** DATA PROVIDED follows **

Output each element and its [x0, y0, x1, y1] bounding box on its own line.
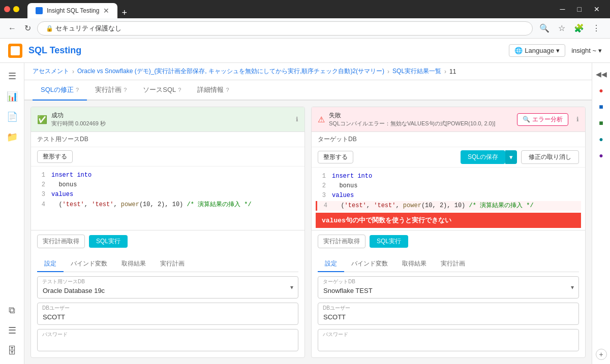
back-btn[interactable]: ← — [6, 22, 18, 35]
right-sql-exec-btn[interactable]: SQL実行 — [370, 235, 408, 248]
right-user-field-label: DBユーザー — [323, 305, 350, 312]
sidebar-icon-doc[interactable]: 📄 — [3, 108, 21, 126]
left-user-field-group: DBユーザー — [37, 303, 298, 325]
window-minimize-btn[interactable]: ─ — [554, 4, 571, 14]
sidebar-icon-db[interactable]: 🗄 — [3, 342, 21, 360]
window-close-btn[interactable]: ✕ — [588, 4, 606, 14]
right-user-input[interactable] — [318, 303, 579, 325]
right-db-select[interactable]: Snowflake TEST — [318, 276, 579, 299]
menu-icon[interactable]: ⋮ — [589, 21, 604, 36]
right-settings-tabs: 設定 バインド変数 取得結果 実行計画 — [318, 256, 579, 272]
rs-red-icon[interactable]: ● — [594, 83, 608, 97]
error-analysis-btn[interactable]: 🔍 エラー分析 — [517, 113, 568, 126]
left-code-editor[interactable]: 1 insert into 2 bonus 3 values 4 — [31, 167, 304, 230]
window-minimize-dot[interactable] — [13, 6, 19, 12]
left-user-field-label: DBユーザー — [42, 305, 70, 312]
error-note: values句の中で関数を使うと実行できない — [316, 213, 581, 228]
left-status-info-icon[interactable]: ℹ — [296, 116, 298, 123]
right-code-line-1: 1 insert into — [316, 172, 581, 181]
tab-sql-modify[interactable]: SQLの修正 ? — [33, 80, 87, 101]
new-tab-btn[interactable]: + — [117, 8, 131, 18]
security-icon: 🔒 — [46, 25, 53, 32]
right-code-editor[interactable]: 1 insert into 2 bonus 3 values 4 — [312, 168, 585, 230]
sidebar-icon-copy[interactable]: ⧉ — [3, 301, 21, 319]
left-status-bar: ✅ 成功 実行時間 0.002469 秒 ℹ — [31, 107, 304, 132]
tab-source-sql[interactable]: ソースSQL ? — [135, 80, 189, 101]
left-exec-plan-btn[interactable]: 実行計画取得 — [37, 235, 85, 248]
left-sql-exec-btn[interactable]: SQL実行 — [89, 235, 128, 248]
code-line-1: 1 insert into — [35, 171, 300, 180]
breadcrumb-item2[interactable]: SQL実行結果一覧 — [392, 67, 441, 76]
right-code-toolbar: 整形する SQLの保存 ▾ 修正の取り消し — [312, 147, 585, 168]
insight-btn[interactable]: insight ~ ▾ — [571, 47, 602, 54]
left-settings-panel: 設定 バインド変数 取得結果 実行計画 テスト用ソースDB Oracle Dat… — [31, 252, 304, 357]
sidebar-icon-menu[interactable]: ☰ — [3, 67, 21, 85]
left-db-field-label: テスト用ソースDB — [42, 278, 85, 285]
star-icon[interactable]: ☆ — [554, 21, 569, 36]
address-bar: ← ↻ 🔒 セキュリティ保護なし 🔍 ☆ 🧩 ⋮ — [0, 18, 610, 39]
right-settings-tab-plan[interactable]: 実行計画 — [434, 256, 472, 272]
left-exec-time: 実行時間 0.002469 秒 — [51, 120, 106, 127]
tab-detail-info[interactable]: 詳細情報 ? — [189, 80, 237, 101]
window-maximize-btn[interactable]: □ — [571, 4, 588, 14]
rs-purple-icon[interactable]: ● — [594, 148, 608, 162]
breadcrumb-item1[interactable]: Oracle vs Snowflake (デモ)_(実行計画全部保存, キャッシ… — [77, 67, 384, 76]
save-sql-arrow-btn[interactable]: ▾ — [505, 150, 517, 164]
right-code-line-2: 2 bonus — [316, 181, 581, 191]
error-icon: ⚠ — [318, 115, 325, 124]
window-close-dot[interactable] — [4, 6, 10, 12]
language-btn[interactable]: 🌐 Language ▾ — [509, 44, 565, 57]
browser-controls — [4, 6, 19, 12]
app-header: SQL Testing 🌐 Language ▾ insight ~ ▾ — [0, 39, 610, 63]
right-password-field-group: パスワード — [318, 329, 579, 351]
cancel-modification-btn[interactable]: 修正の取り消し — [521, 150, 579, 164]
right-error-msg: SQLコンパイルエラー：無効なVALUES句の式[POWER(10.0, 2.0… — [329, 120, 495, 127]
rs-add-icon[interactable]: + — [596, 349, 607, 360]
rs-green-icon[interactable]: ■ — [594, 116, 608, 130]
right-code-line-4-error: 4 ('test', 'test', power(10, 2), 10) /* … — [316, 201, 581, 211]
security-label: セキュリティ保護なし — [55, 24, 121, 33]
sidebar-icon-assessment[interactable]: 📊 — [3, 87, 21, 106]
sidebar-icon-list[interactable]: ☰ — [3, 321, 21, 340]
breadcrumb-current: 11 — [449, 68, 456, 75]
tab-exec-plan[interactable]: 実行計画 ? — [87, 80, 135, 101]
code-line-2: 2 bonus — [35, 180, 300, 190]
search-icon[interactable]: 🔍 — [537, 21, 552, 36]
rs-collapse-icon[interactable]: ◀◀ — [594, 67, 608, 81]
tab-close-btn[interactable]: ✕ — [103, 7, 109, 15]
save-sql-btn[interactable]: SQLの保存 — [461, 150, 505, 164]
left-settings-tab-result[interactable]: 取得結果 — [114, 256, 153, 272]
breadcrumb-home[interactable]: アセスメント — [33, 67, 69, 76]
right-db-field-label: ターゲットDB — [323, 278, 355, 285]
sidebar-icon-folder[interactable]: 📁 — [3, 128, 21, 146]
left-format-btn[interactable]: 整形する — [37, 150, 73, 163]
code-line-3: 3 values — [35, 190, 300, 200]
extension-icon[interactable]: 🧩 — [571, 21, 587, 36]
right-settings-tab-result[interactable]: 取得結果 — [395, 256, 434, 272]
left-settings-tab-plan[interactable]: 実行計画 — [153, 256, 192, 272]
app-logo — [8, 44, 22, 58]
right-settings-tab-config[interactable]: 設定 — [318, 256, 344, 272]
left-settings-tab-bind[interactable]: バインド変数 — [64, 256, 114, 272]
success-icon: ✅ — [37, 115, 47, 124]
rs-cyan-icon[interactable]: ● — [594, 132, 608, 146]
left-password-input[interactable] — [37, 329, 298, 351]
rs-blue-icon[interactable]: ■ — [594, 100, 608, 114]
active-tab[interactable]: Insight SQL Testing ✕ — [27, 3, 117, 18]
right-status-info-icon[interactable]: ℹ — [576, 116, 579, 123]
address-input[interactable]: 🔒 セキュリティ保護なし — [37, 21, 533, 36]
save-sql-group: SQLの保存 ▾ — [461, 150, 517, 164]
left-password-field-group: パスワード — [37, 329, 298, 351]
right-password-input[interactable] — [318, 329, 579, 351]
right-settings-tab-bind[interactable]: バインド変数 — [344, 256, 395, 272]
left-settings-tabs: 設定 バインド変数 取得結果 実行計画 — [37, 256, 298, 272]
right-status-bar: ⚠ 失敗 SQLコンパイルエラー：無効なVALUES句の式[POWER(10.0… — [312, 107, 585, 132]
content-area: アセスメント › Oracle vs Snowflake (デモ)_(実行計画全… — [24, 63, 592, 364]
left-user-input[interactable] — [37, 303, 298, 325]
right-db-label: ターゲットDB — [312, 132, 585, 147]
left-settings-tab-config[interactable]: 設定 — [37, 256, 64, 272]
refresh-btn[interactable]: ↻ — [22, 21, 33, 35]
app-title: SQL Testing — [28, 45, 81, 56]
right-exec-plan-btn[interactable]: 実行計画取得 — [318, 235, 365, 248]
right-format-btn[interactable]: 整形する — [318, 151, 353, 163]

** End of DATA PROVIDED **

### PROBLEM STATEMENT
Go through the material above and repeat it exactly. Omit the pictures.

### ANSWER BOX
Output each element and its [x0, y0, x1, y1] bounding box on its own line.
back-btn[interactable]: ← — [6, 22, 18, 35]
right-sql-exec-btn[interactable]: SQL実行 — [370, 235, 408, 248]
right-user-field-label: DBユーザー — [323, 305, 350, 312]
sidebar-icon-doc[interactable]: 📄 — [3, 108, 21, 126]
left-user-field-group: DBユーザー — [37, 303, 298, 325]
window-minimize-btn[interactable]: ─ — [554, 4, 571, 14]
sidebar-icon-db[interactable]: 🗄 — [3, 342, 21, 360]
window-close-btn[interactable]: ✕ — [588, 4, 606, 14]
right-user-input[interactable] — [318, 303, 579, 325]
right-db-select[interactable]: Snowflake TEST — [318, 276, 579, 299]
menu-icon[interactable]: ⋮ — [589, 21, 604, 36]
right-settings-tabs: 設定 バインド変数 取得結果 実行計画 — [318, 256, 579, 272]
rs-red-icon[interactable]: ● — [594, 83, 608, 97]
error-analysis-btn[interactable]: 🔍 エラー分析 — [517, 113, 568, 126]
left-code-editor[interactable]: 1 insert into 2 bonus 3 values 4 — [31, 167, 304, 230]
window-minimize-dot[interactable] — [13, 6, 19, 12]
left-user-field-label: DBユーザー — [42, 305, 70, 312]
error-note: values句の中で関数を使うと実行できない — [316, 213, 581, 228]
left-status-info-icon[interactable]: ℹ — [296, 116, 298, 123]
right-code-line-1: 1 insert into — [316, 172, 581, 181]
tab-sql-modify[interactable]: SQLの修正 ? — [33, 80, 87, 101]
new-tab-btn[interactable]: + — [117, 8, 131, 18]
security-icon: 🔒 — [46, 25, 53, 32]
right-code-editor[interactable]: 1 insert into 2 bonus 3 values 4 — [312, 168, 585, 230]
sidebar-icon-copy[interactable]: ⧉ — [3, 301, 21, 319]
left-status-bar: ✅ 成功 実行時間 0.002469 秒 ℹ — [31, 107, 304, 132]
tab-source-sql[interactable]: ソースSQL ? — [135, 80, 189, 101]
left-exec-plan-btn[interactable]: 実行計画取得 — [37, 235, 85, 248]
left-sql-exec-btn[interactable]: SQL実行 — [89, 235, 128, 248]
code-line-1: 1 insert into — [35, 171, 300, 180]
breadcrumb-item2[interactable]: SQL実行結果一覧 — [392, 67, 441, 76]
right-code-toolbar: 整形する SQLの保存 ▾ 修正の取り消し — [312, 147, 585, 168]
insight-btn[interactable]: insight ~ ▾ — [571, 47, 602, 54]
left-settings-panel: 設定 バインド変数 取得結果 実行計画 テスト用ソースDB Oracle Dat… — [31, 252, 304, 357]
sidebar-icon-menu[interactable]: ☰ — [3, 67, 21, 85]
left-db-field-label: テスト用ソースDB — [42, 278, 85, 285]
star-icon[interactable]: ☆ — [554, 21, 569, 36]
address-bar: ← ↻ 🔒 セキュリティ保護なし 🔍 ☆ 🧩 ⋮ — [0, 18, 610, 39]
right-settings-tab-plan[interactable]: 実行計画 — [434, 256, 472, 272]
left-exec-time: 実行時間 0.002469 秒 — [51, 120, 106, 127]
tab-detail-info[interactable]: 詳細情報 ? — [189, 80, 237, 101]
window-maximize-btn[interactable]: □ — [571, 4, 588, 14]
rs-purple-icon[interactable]: ● — [594, 148, 608, 162]
breadcrumb-item1[interactable]: Oracle vs Snowflake (デモ)_(実行計画全部保存, キャッシ… — [77, 67, 384, 76]
save-sql-arrow-btn[interactable]: ▾ — [505, 150, 517, 164]
right-code-line-2: 2 bonus — [316, 181, 581, 191]
error-icon: ⚠ — [318, 115, 325, 124]
window-close-dot[interactable] — [4, 6, 10, 12]
language-btn[interactable]: 🌐 Language ▾ — [509, 44, 565, 57]
browser-controls — [4, 6, 19, 12]
app-header: SQL Testing 🌐 Language ▾ insight ~ ▾ — [0, 39, 610, 63]
right-password-field-group: パスワード — [318, 329, 579, 351]
cancel-modification-btn[interactable]: 修正の取り消し — [521, 150, 579, 164]
right-error-msg: SQLコンパイルエラー：無効なVALUES句の式[POWER(10.0, 2.0… — [329, 120, 495, 127]
rs-add-icon[interactable]: + — [596, 349, 607, 360]
rs-green-icon[interactable]: ■ — [594, 116, 608, 130]
right-code-line-4-error: 4 ('test', 'test', power(10, 2), 10) /* … — [316, 201, 581, 211]
security-label: セキュリティ保護なし — [55, 24, 121, 33]
sidebar-icon-assessment[interactable]: 📊 — [3, 87, 21, 106]
sidebar-icon-list[interactable]: ☰ — [3, 321, 21, 340]
breadcrumb-current: 11 — [449, 68, 456, 75]
tab-exec-plan[interactable]: 実行計画 ? — [87, 80, 135, 101]
code-line-2: 2 bonus — [35, 180, 300, 190]
search-icon[interactable]: 🔍 — [537, 21, 552, 36]
rs-collapse-icon[interactable]: ◀◀ — [594, 67, 608, 81]
tab-close-btn[interactable]: ✕ — [103, 7, 109, 15]
save-sql-btn[interactable]: SQLの保存 — [461, 150, 505, 164]
left-settings-tab-result[interactable]: 取得結果 — [114, 256, 153, 272]
breadcrumb-home[interactable]: アセスメント — [33, 67, 69, 76]
right-db-field-label: ターゲットDB — [323, 278, 355, 285]
sidebar-icon-folder[interactable]: 📁 — [3, 128, 21, 146]
left-format-btn[interactable]: 整形する — [37, 150, 73, 163]
code-line-3: 3 values — [35, 190, 300, 200]
extension-icon[interactable]: 🧩 — [571, 21, 587, 36]
right-settings-tab-result[interactable]: 取得結果 — [395, 256, 434, 272]
left-settings-tab-plan[interactable]: 実行計画 — [153, 256, 192, 272]
app-logo — [8, 44, 22, 58]
right-settings-tab-config[interactable]: 設定 — [318, 256, 344, 272]
left-settings-tab-bind[interactable]: バインド変数 — [64, 256, 114, 272]
success-icon: ✅ — [37, 115, 47, 124]
rs-cyan-icon[interactable]: ● — [594, 132, 608, 146]
left-password-input[interactable] — [37, 329, 298, 351]
rs-blue-icon[interactable]: ■ — [594, 100, 608, 114]
active-tab[interactable]: Insight SQL Testing ✕ — [27, 3, 117, 18]
right-status-info-icon[interactable]: ℹ — [576, 116, 579, 123]
address-input[interactable]: 🔒 セキュリティ保護なし — [37, 21, 533, 36]
save-sql-group: SQLの保存 ▾ — [461, 150, 517, 164]
left-password-field-group: パスワード — [37, 329, 298, 351]
right-password-input[interactable] — [318, 329, 579, 351]
right-settings-tab-bind[interactable]: バインド変数 — [344, 256, 395, 272]
left-settings-tabs: 設定 バインド変数 取得結果 実行計画 — [37, 256, 298, 272]
right-status-bar: ⚠ 失敗 SQLコンパイルエラー：無効なVALUES句の式[POWER(10.0… — [312, 107, 585, 132]
content-area: アセスメント › Oracle vs Snowflake (デモ)_(実行計画全… — [24, 63, 592, 364]
left-user-input[interactable] — [37, 303, 298, 325]
right-db-label: ターゲットDB — [312, 132, 585, 147]
left-settings-tab-config[interactable]: 設定 — [37, 256, 64, 272]
refresh-btn[interactable]: ↻ — [22, 21, 33, 35]
app-title: SQL Testing — [28, 45, 81, 56]
right-exec-plan-btn[interactable]: 実行計画取得 — [318, 235, 365, 248]
right-format-btn[interactable]: 整形する — [318, 151, 353, 163]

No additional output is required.